AŞKI YENİDEN İCAT ETMEK / PATRİYARKA HETEROSEKSÜEL İLİŞKİLERİ NASIL SABOTE EDİYOR? – Z. HAZAL LOUTE
Mona Chollet’in patriyarkanın heteroseksüel ilişkileri nasıl manipüle ettiğini, hem kadınları hem de erkekleri koşullandırdığını, aşkı ve arzuyu yaşamamıza engel olduğunu anlattığı kitabı Aşkı Yeniden İcat Etmek –Patriyarka Heteroseksüel İlişkileri Nasıl Sabote Ediyor?, Z. Hazal Louze’nin çevirisiyle İletişim Yayınları’ndan çıktı.

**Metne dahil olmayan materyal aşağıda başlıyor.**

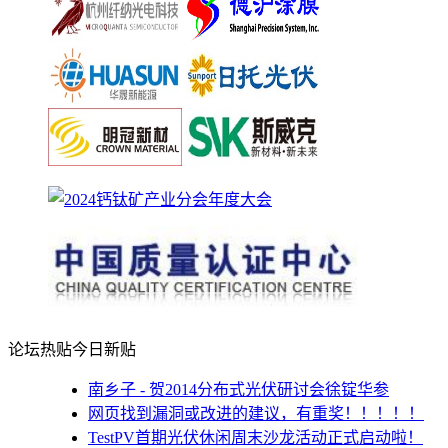
论坛热贴
今日新贴
南乡子 - 贺2014分布式光伏研讨会徐锭华参
网页找到漏洞或改进的建议，有重奖！！！！！
TestPV首期光伏休闲周末沙龙活动正式启动啦！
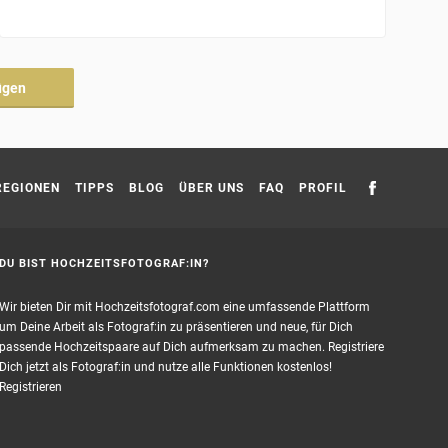
ügen
REGIONEN
TIPPS
BLOG
ÜBER UNS
FAQ
PROFIL
DU BIST HOCHZEITSFOTOGRAF:IN?
Wir bieten Dir mit Hochzeitsfotograf.com eine umfassende Plattform
um Deine Arbeit als Fotograf:in zu präsentieren und neue, für Dich
passende Hochzeitspaare auf Dich aufmerksam zu machen. Registriere
Dich jetzt als Fotograf:in und nutze alle Funktionen kostenlos!
Registrieren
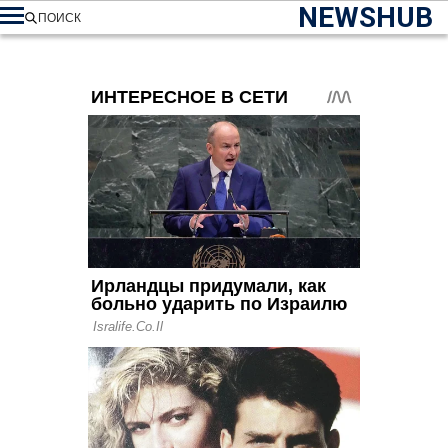
NEWSHUB
ПОИСК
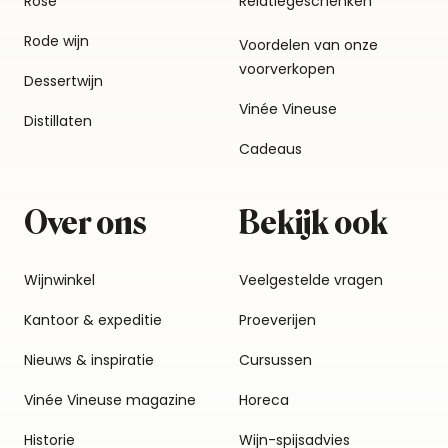
Rosé
Relatiegeschenken
Rode wijn
Voordelen van onze
voorverkopen
Dessertwijn
Vinée Vineuse
Distillaten
Cadeaus
Over ons
Bekijk ook
Wijnwinkel
Veelgestelde vragen
Kantoor & expeditie
Proeverijen
Nieuws & inspiratie
Cursussen
Vinée Vineuse magazine
Horeca
Historie
Wijn-spijsadvies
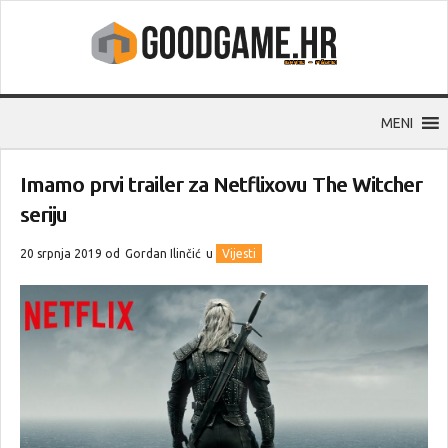
MENI
Imamo prvi trailer za Netflixovu The Witcher
seriju
20 srpnja 2019 od
Gordan Ilinčić
u
Vijesti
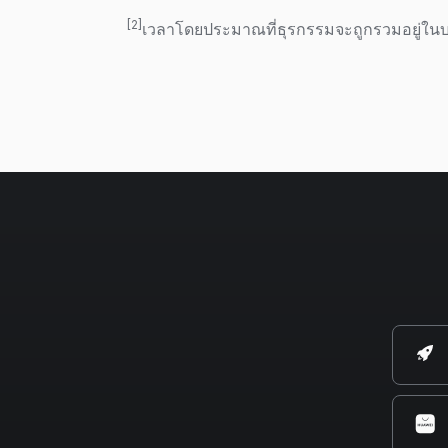
[2]
เวลาโดยประมาณที่ธุรกรรมจะถูกรวมอยู่ใน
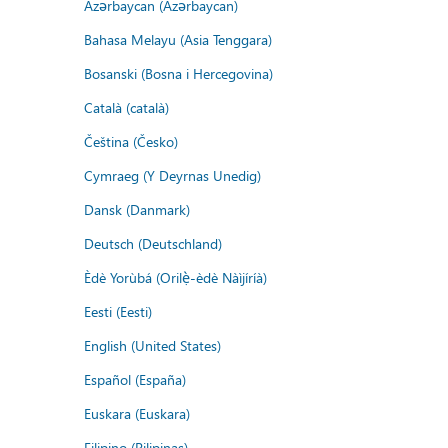
Azərbaycan (Azərbaycan)
Bahasa Melayu (Asia Tenggara)
Bosanski (Bosna i Hercegovina)
Català (català)
Čeština (Česko)
Cymraeg (Y Deyrnas Unedig)
Dansk (Danmark)
Deutsch (Deutschland)
Èdè Yorùbá (Orilẹ̀-èdè Nàìjíríà)
Eesti (Eesti)
English (United States)
Español (España)
Euskara (Euskara)
Filipino (Pilipinas)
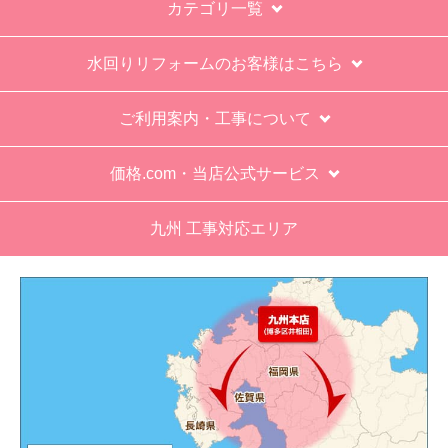
カテゴリ一覧
水回りリフォームのお客様はこちら
ご利用案内・工事について
価格.com・当店公式サービス
九州 工事対応エリア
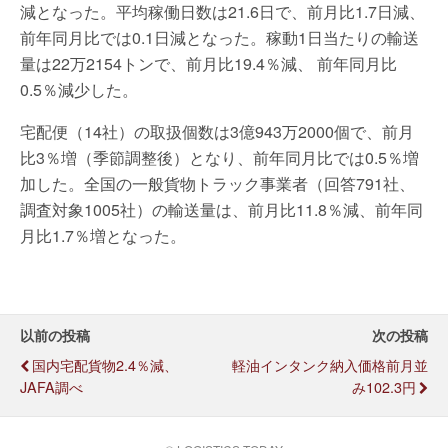
減となった。平均稼働日数は21.6日で、前月比1.7日減、
前年同月比では0.1日減となった。稼動1日当たりの輸送
量は22万2154トンで、前月比19.4％減、 前年同月比
0.5％減少した。
宅配便（14社）の取扱個数は3億943万2000個で、前月
比3％増（季節調整後）となり、前年同月比では0.5％増
加した。全国の一般貨物トラック事業者（回答791社、
調査対象1005社）の輸送量は、前月比11.8％減、前年同
月比1.7％増となった。
以前の投稿
次の投稿
国内宅配貨物2.4％減、
軽油インタンク納入価格前月並
JAFA調べ
み102.3円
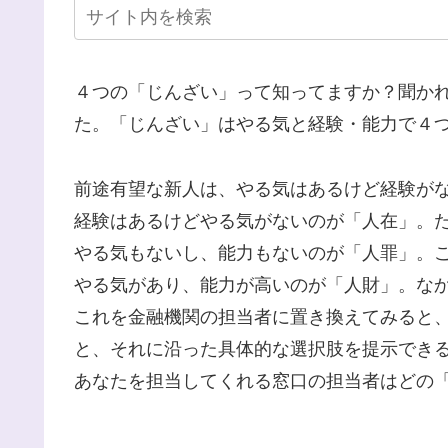
４つの「じんざい」って知ってますか？聞か
た。「じんざい」はやる気と経験・能力で４
前途有望な新人は、やる気はあるけど経験が
経験はあるけどやる気がないのが「人在」。
やる気もないし、能力もないのが「人罪」。
やる気があり、能力が高いのが「人財」。な
これを金融機関の担当者に置き換えてみると
と、それに沿った具体的な選択肢を提示でき
あなたを担当してくれる窓口の担当者はどの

Chollet, eleştirel üslubu ve yüreklendirici bakış açısıyla aşkın gücüne duyulan inancın manifestosunu sunuyor okura. “Kadınların kimliklerine, kıymetlerine dair çok güçlü ve sağlam hisleri olması, her alandaki egemenliklerinden emin olmaları gerekir. İşte tüm bu ögeler kadınların sahip olmakta çok az şanslı oldukları noktalar; ama onları beslemeye kararlı olmak da bizim elimizde.”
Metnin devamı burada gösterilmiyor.